Pani Puri Is The Favourite #StreetFood of India


Pani Puri is the favourite snack of Mumbaites. It is a fried hollow and round puri filled with sweet and spicy water along with tamarind chutney, potato, chickpeas and chaat masala. in Mumbai, you get to see ragda (the mashed white beans) stuffing with sweet tamarind chutney.

Many people will complain of bad stomach but still they cannot resist it. It is actually favoured all over India although it is know by different names in different cities.

In North India it is known as Gol Gappa and is made from a mixture of potato, chickpea, chutney and served with tangy water. The puris have the extra crunch that will leave you wanting for more.

In the Eastern states of India like Bihar, Jharkhand and West Bengal it is known as Puchka. A Puchka is made with a mixture of boiled gram and mashed potatoes as filling, the chutney is tangy and the water is spicy. It is slightly bigger as compared to our normal puris. It is made of wheat flour.

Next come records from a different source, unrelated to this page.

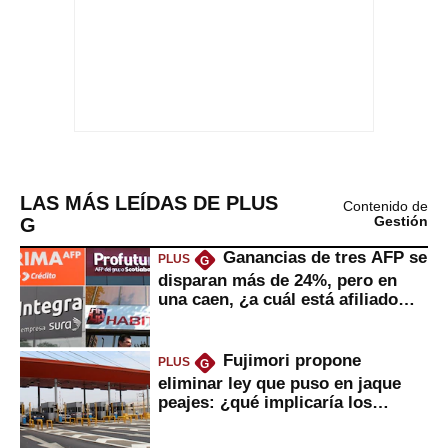
LAS MÁS LEÍDAS DE PLUS
Contenido de
G
Gestión
Ganancias de tres AFP se
PLUS
G
disparan más de 24%, pero en
una caen, ¿a cuál está afiliado
usted?
Fujimori propone
PLUS
G
eliminar ley que puso en jaque
peajes: ¿qué implicaría los
usuarios?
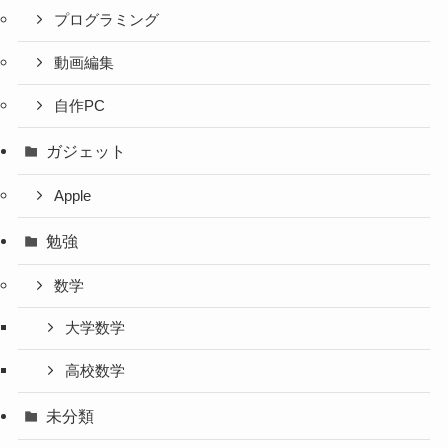
プログラミング
動画編集
自作PC
ガジェット
Apple
勉強
数学
大学数学
高校数学
未分類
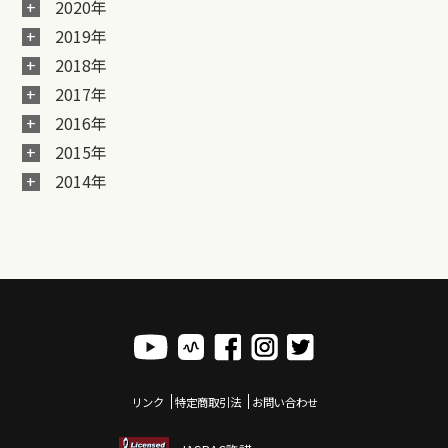
2020年
2019年
2018年
2017年
2016年
2015年
2014年
リンク
特定商取引法
お問い合わせ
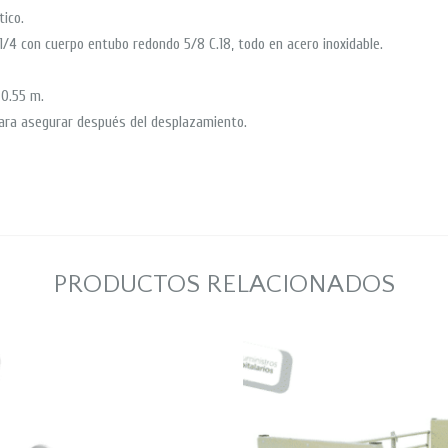
ico.
 1/4 con cuerpo entubo redondo 5/8 C.18, todo en acero inoxidable.
 0.55 m.
 para asegurar después del desplazamiento.
PRODUCTOS RELACIONADOS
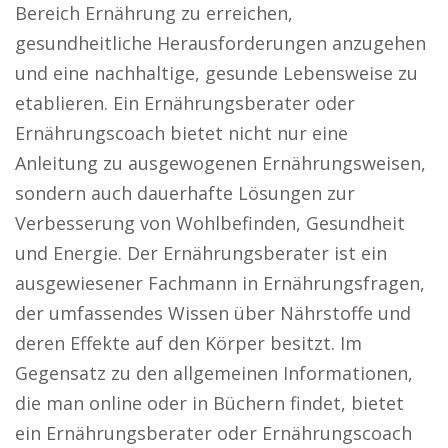
Bereich Ernährung zu erreichen,
gesundheitliche Herausforderungen anzugehen
und eine nachhaltige, gesunde Lebensweise zu
etablieren. Ein Ernährungsberater oder
Ernährungscoach bietet nicht nur eine
Anleitung zu ausgewogenen Ernährungsweisen,
sondern auch dauerhafte Lösungen zur
Verbesserung von Wohlbefinden, Gesundheit
und Energie. Der Ernährungsberater ist ein
ausgewiesener Fachmann in Ernährungsfragen,
der umfassendes Wissen über Nährstoffe und
deren Effekte auf den Körper besitzt. Im
Gegensatz zu den allgemeinen Informationen,
die man online oder in Büchern findet, bietet
ein Ernährungsberater oder Ernährungscoach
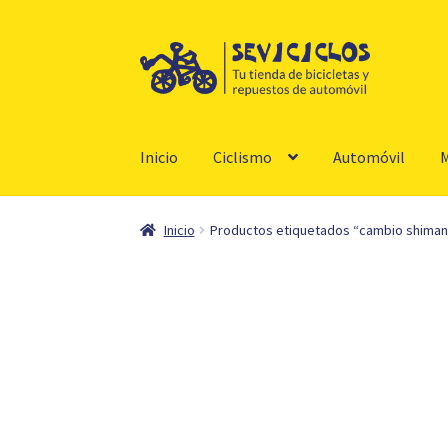
Ir
Ir
a
al
la
contenido
navegación
Inicio
Ciclismo
Automóvil
M
Inicio
Productos etiquetados “cambio shiman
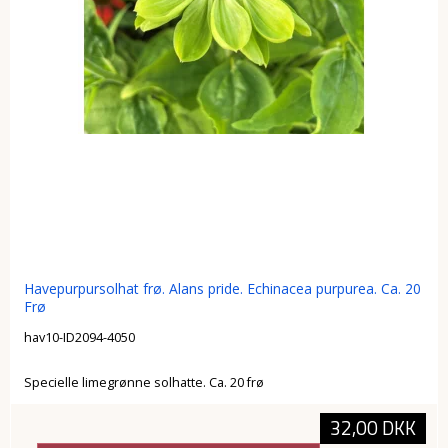
Havepurpursolhat frø. Alans pride. Echinacea purpurea. Ca. 20
Frø
hav10-ID2094-4050
Specielle limegrønne solhatte. Ca. 20 frø
32,00 DKK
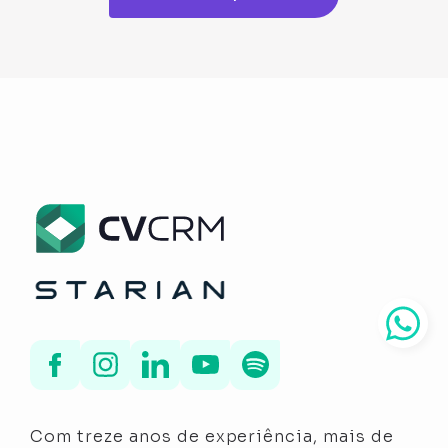
Com treze anos de experiência, mais de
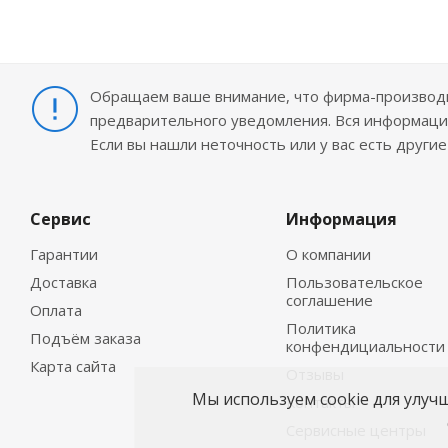
Обращаем ваше внимание, что фирма-производит
предварительного уведомления. Вся информация
Если вы нашли неточность или у вас есть други
Сервис
Информация
Гарантии
О компании
Доставка
Пользовательское
соглашение
Оплата
Политика
Подъём заказа
конфендициальности
Карта сайта
Отзывы
Мы используем cookie для улуч
Контакты
Сервисные центры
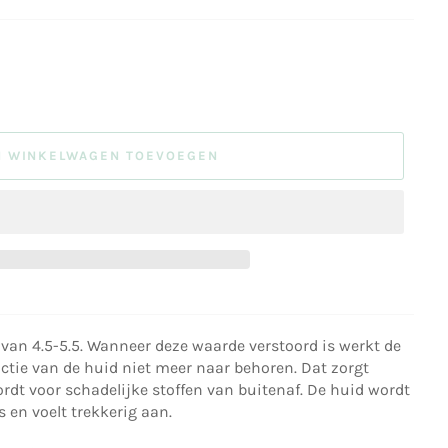
N WINKELWAGEN TOEVOEGEN
van 4.5-5.5. Wanneer deze waarde verstoord is werkt de
tie van de huid niet meer naar behoren. Dat zorgt
rdt voor schadelijke stoffen van buitenaf. De huid wordt
es en voelt trekkerig aan.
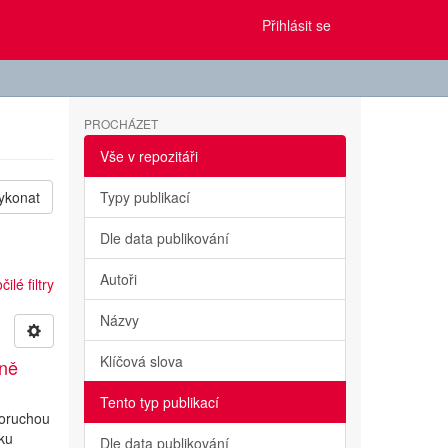
Přihlásit se
PROCHÁZET
Vše v repozitáři
ykonat
Typy publikací
Dle data publikování
Autoři
ilé filtry
Názvy
Klíčová slova
ině
Tento typ publikací
poruchou
iku
Dle data publikování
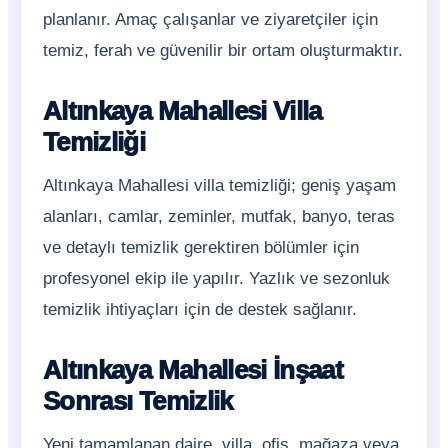
planlanır. Amaç çalışanlar ve ziyaretçiler için
temiz, ferah ve güvenilir bir ortam oluşturmaktır.
Altınkaya Mahallesi Villa
Temizliği
Altınkaya Mahallesi villa temizliği; geniş yaşam
alanları, camlar, zeminler, mutfak, banyo, teras
ve detaylı temizlik gerektiren bölümler için
profesyonel ekip ile yapılır. Yazlık ve sezonluk
temizlik ihtiyaçları için de destek sağlanır.
Altınkaya Mahallesi İnşaat
Sonrası Temizlik
Yeni tamamlanan daire, villa, ofis, mağaza veya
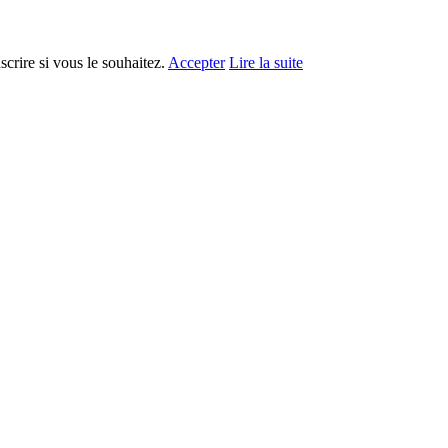
crire si vous le souhaitez.
Accepter
Lire la suite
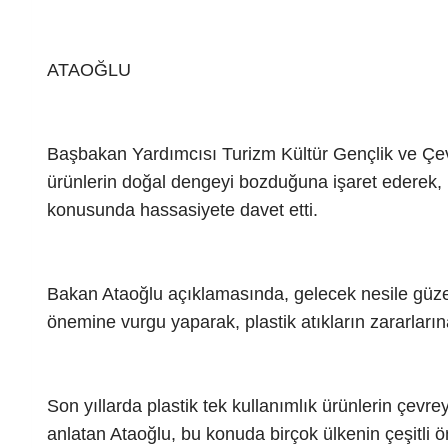
ATAOĞLU
Başbakan Yardımcısı Turizm Kültür Gençlik ve Çevr
ürünlerin doğal dengeyi bozduğuna işaret ederek, 
konusunda hassasiyete davet etti.
Bakan Ataoğlu açıklamasında, gelecek nesile güzel
önemine vurgu yaparak, plastik atıkların zararların
Son yıllarda plastik tek kullanımlık ürünlerin çevrey
anlatan Ataoğlu, bu konuda birçok ülkenin çeşitli ö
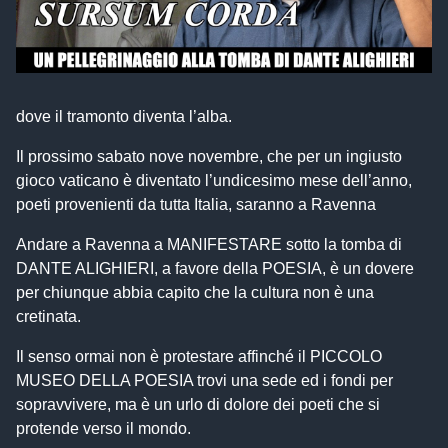
dove il tramonto diventa l’alba.
Il prossimo sabato nove novembre, che per un ingiusto
gioco vaticano è diventato l’undicesimo mese dell’anno,
poeti provenienti da tutta Italia, saranno a Ravenna
Andare a Ravenna a MANIFESTARE sotto la tomba di
DANTE ALIGHIERI, a favore della POESIA, è un dovere
per chiunque abbia capito che la cultura non è una
cretinata.
Il senso ormai non è protestare affinché il PICCOLO
MUSEO DELLA POESIA trovi una sede ed i fondi per
sopravvivere, ma è un urlo di dolore dei poeti che si
protende verso il mondo.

 In the interior parts of Gujarat and Madhya Pradesh it is known as Pakodi. Green chillies and lot of mint is added to the water and sev is an interesting addition to it in some places.

 In Aligarh, UP it is known as Padaka.

In Odisha, parts of Bihar, Jharkhand Chhattisgarh, Hyderabad, and Telangana they are called GupChup. White peas or chickpea is added as a stuffing along with spicy-tangy water and boiled potatoes.

In Uttar Pradesh it is called Pani key Patashe

 In Central India, including parts of UP and Rajasthan it is called Paani key Batashe or Patashi. It is the regular Golgappa with essential potato filling.

In Hoshangabad in Madhya Pradesh pani puri is referred to as Tikki though it has no relation with a tikki. The puris of Hoshangabad's tikkis are slightly smaller.

In Uttar Pradesh, Gujarat and Nepal it refers as 'Phulki'. There's no difference in the preparation and it is only the name that differs.

During the years when I lived in Canary Islands, I would spend hours making small size crispy puris that would take just minutes to finish. I would make at least 100 puris in one sitting, shaping each puri with a small round steel bowl. It was a fun activity although it would take too much time..sometimes all afternoon. Family enjoyed it so it was worth an effort.

In India there is really no need to spend so much time in the kitchen because it is available at every street corner. But my family who live abroad still don’t have this luxury of eating this snack on the roadside, although at many private meetings and family gathering, it is a common snack. So it’s a blessing if you can find somebody to get a packed version

Therefore I was very happy to see this product in the market.



This is very well packed container and it includes puris, fried bhoondi, tamarind chutney and a packet of spices that can mixed in the water to make pani puri water.



I immediately opened the packet. Everybody made their own serving of breaking each hollow puri, stuff the pocket with bhoondi, tamarind chutney and filled it to the rim with pani puri water and immediately pop the whole puri in one go into the mouth.

The puri breaks apart flooding the mouth with spicy, sweet and sour water, for a minute you might  even look like a monkey as you begin to swallow, you might even choke at small crisp pieces of puri, tears fill up the eyes but overall effect is pure pleasure. We all loved it.



This product is available in Pune. I have placed an order, waiting for it to arrive, I am planning to send this box to Spain for my family who love this a lot,

There is legend associated with the origin of pani puris. This is how it goes:

In the epic Mahabharata, a newly-wedded Draupadi returns home to be given a task by her mother-in-law Kunti. The Pandavas were on exile and Kunti wanted to test if her new daughter-in-law would be able to manage with the scarce resources. So she gave Draupadi some leftover potato sabzi and just enough wheat dough to make one puri, instructing her to make food that would satisfy the hunger of all five of her sons. It is believed that this was when the new bride invented pani puri. Impressed with her daughter-in-law’s ingenuity, Kunti blessed the dish with immortality.